Of the three individuals within the hut, only one had ever before heard a sound exactly similar to that. Ossaroo was the one. The old shikaree recognised the noise the moment it reached his ears, and knew perfectly well the sort of instrument that must have been producing it; but he was hindered for a time from proclaiming his knowledge, by surprise, as well as a strong feeling of terror at hearing such a sound in such a place.

“By de wheels ob Juggernaut car!” he gasped out. “Can’t be – can’t be; no possible him be here.”

“Who? What?” demanded Karl and Caspar, in a breath.

“See, sahibs! it him – it him!” hurriedly rejoined the Hindoo, in a sort of shrieking whisper. “We all perish – it him – it him – de god – de mighty – de terrible – ”

There was no light within the hovel, except a faint glimmer from the moon shining brightly enough outside; but it did not require any light to tell that the shikaree was frightened pretty nearly out of his senses. His companions could discover by his voice that he had suddenly changed position, and was retreating backward to that corner of the hut furthest from the doorway.
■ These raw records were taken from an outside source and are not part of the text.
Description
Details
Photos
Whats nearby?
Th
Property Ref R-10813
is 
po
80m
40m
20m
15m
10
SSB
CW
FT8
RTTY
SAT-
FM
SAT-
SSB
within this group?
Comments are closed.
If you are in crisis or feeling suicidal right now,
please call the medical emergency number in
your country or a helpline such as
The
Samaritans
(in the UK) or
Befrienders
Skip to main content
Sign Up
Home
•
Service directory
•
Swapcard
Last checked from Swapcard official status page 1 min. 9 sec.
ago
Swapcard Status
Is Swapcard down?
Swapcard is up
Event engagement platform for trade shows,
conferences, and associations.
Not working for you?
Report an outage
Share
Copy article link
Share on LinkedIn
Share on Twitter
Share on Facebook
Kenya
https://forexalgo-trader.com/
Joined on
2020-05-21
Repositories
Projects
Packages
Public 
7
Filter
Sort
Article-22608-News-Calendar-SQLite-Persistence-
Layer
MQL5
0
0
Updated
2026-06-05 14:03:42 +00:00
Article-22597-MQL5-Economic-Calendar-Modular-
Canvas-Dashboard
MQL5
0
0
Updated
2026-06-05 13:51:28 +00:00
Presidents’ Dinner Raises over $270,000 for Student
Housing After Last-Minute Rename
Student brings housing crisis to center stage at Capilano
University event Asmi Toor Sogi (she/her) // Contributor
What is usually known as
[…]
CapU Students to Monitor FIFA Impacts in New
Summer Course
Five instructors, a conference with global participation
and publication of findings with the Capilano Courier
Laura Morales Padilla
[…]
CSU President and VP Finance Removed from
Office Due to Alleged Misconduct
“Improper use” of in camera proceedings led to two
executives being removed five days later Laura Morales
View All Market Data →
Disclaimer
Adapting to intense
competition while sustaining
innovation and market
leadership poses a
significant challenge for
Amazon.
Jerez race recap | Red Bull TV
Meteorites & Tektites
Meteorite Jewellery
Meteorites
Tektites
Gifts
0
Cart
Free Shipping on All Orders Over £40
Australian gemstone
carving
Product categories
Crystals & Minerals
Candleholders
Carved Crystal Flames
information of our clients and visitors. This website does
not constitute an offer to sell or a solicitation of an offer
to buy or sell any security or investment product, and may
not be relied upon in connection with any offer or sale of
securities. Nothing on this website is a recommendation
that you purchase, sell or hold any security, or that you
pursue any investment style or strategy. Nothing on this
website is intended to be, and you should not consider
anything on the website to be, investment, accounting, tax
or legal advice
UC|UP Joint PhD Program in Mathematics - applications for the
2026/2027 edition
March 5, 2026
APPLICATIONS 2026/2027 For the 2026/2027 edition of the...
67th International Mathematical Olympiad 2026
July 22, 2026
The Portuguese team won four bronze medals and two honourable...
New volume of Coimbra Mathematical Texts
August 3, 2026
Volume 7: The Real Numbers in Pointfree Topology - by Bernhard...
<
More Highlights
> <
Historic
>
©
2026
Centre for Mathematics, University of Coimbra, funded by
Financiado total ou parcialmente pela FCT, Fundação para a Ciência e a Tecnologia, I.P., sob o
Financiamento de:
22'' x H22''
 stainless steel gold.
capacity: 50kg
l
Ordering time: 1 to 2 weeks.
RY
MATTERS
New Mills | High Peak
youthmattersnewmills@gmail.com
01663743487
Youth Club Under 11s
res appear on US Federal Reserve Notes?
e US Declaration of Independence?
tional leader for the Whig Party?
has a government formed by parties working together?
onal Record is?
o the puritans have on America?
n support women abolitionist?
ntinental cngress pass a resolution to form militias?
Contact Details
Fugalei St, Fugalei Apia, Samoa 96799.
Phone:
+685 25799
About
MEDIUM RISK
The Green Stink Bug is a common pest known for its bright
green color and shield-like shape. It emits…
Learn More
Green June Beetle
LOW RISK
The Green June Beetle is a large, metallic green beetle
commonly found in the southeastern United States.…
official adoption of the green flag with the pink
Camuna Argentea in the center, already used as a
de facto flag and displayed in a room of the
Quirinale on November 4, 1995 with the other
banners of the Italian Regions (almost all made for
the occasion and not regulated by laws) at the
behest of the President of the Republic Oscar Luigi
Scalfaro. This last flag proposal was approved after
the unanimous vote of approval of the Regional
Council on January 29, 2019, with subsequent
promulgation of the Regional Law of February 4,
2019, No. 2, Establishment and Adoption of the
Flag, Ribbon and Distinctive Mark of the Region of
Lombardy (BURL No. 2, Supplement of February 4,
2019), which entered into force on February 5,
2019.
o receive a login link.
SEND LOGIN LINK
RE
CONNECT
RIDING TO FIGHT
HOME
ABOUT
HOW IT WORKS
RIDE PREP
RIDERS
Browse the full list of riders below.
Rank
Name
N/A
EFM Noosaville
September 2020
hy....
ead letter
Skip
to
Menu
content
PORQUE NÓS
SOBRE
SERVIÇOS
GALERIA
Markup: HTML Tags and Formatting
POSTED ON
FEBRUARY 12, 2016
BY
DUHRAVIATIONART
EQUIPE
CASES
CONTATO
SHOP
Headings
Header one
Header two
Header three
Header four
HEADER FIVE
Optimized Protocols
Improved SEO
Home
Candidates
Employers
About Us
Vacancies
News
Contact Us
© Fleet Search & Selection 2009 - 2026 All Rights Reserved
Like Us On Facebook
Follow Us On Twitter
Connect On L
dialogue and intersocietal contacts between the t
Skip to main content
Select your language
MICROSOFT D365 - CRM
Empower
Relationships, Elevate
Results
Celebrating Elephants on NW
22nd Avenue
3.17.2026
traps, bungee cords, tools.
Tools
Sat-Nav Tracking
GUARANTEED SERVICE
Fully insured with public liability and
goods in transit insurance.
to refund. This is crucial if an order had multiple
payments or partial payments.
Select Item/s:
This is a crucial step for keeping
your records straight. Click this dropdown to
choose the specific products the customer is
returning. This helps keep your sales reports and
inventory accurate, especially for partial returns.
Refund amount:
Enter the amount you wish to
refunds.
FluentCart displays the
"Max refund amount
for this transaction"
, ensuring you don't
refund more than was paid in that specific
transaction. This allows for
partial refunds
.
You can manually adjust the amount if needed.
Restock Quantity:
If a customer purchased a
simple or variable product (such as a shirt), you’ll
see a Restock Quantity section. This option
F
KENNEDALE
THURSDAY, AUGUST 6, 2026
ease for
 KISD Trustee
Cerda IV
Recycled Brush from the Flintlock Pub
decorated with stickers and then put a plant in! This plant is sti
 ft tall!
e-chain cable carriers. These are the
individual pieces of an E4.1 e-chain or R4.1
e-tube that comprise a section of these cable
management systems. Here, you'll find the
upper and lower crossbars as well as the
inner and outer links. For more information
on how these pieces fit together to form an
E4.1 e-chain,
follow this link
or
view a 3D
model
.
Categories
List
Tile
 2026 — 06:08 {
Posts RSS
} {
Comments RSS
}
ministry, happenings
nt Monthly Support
At the same time his words reached them in whispers, cautioning them to lie close and keep silent.

Both, without knowing what the danger was, of course obeyed injunctions thus emphatically delivered; and remained sitting up on their couches without uttering a word. Ossaroo, after having delivered his cautioning speeches, kept equally silent.

Once more the strange sound fell upon their ears – this time as if the instrument that produced it had been thrust into the doorway of the hovel. At the same instant the turf outside, hitherto glistening under a bright moonlight, became darkened by the shadow of an enormous creature – as if the queen of night had suddenly disappeared behind the blackest of clouds! Still the light could be seen beyond, and the moon was shining. It was no cloud that had obscured her; but some vast body moving over the earth, and which, having come up to the front of the hovel, was there halting.

Karl and Caspar fancied they could see a gigantic living form, with huge thick limbs, standing outside; but, indeed, both were as much terrified by the apparition as Ossaroo himself, though perhaps for a different reason.

Fritz must have been as much frightened as any of the four; and fear had produced upon him an effect exactly similar to that it had produced upon Ossaroo. It kept him silent. Cowering in a corner, Fritz was now as quiet as if he had been born a voiceless dingo .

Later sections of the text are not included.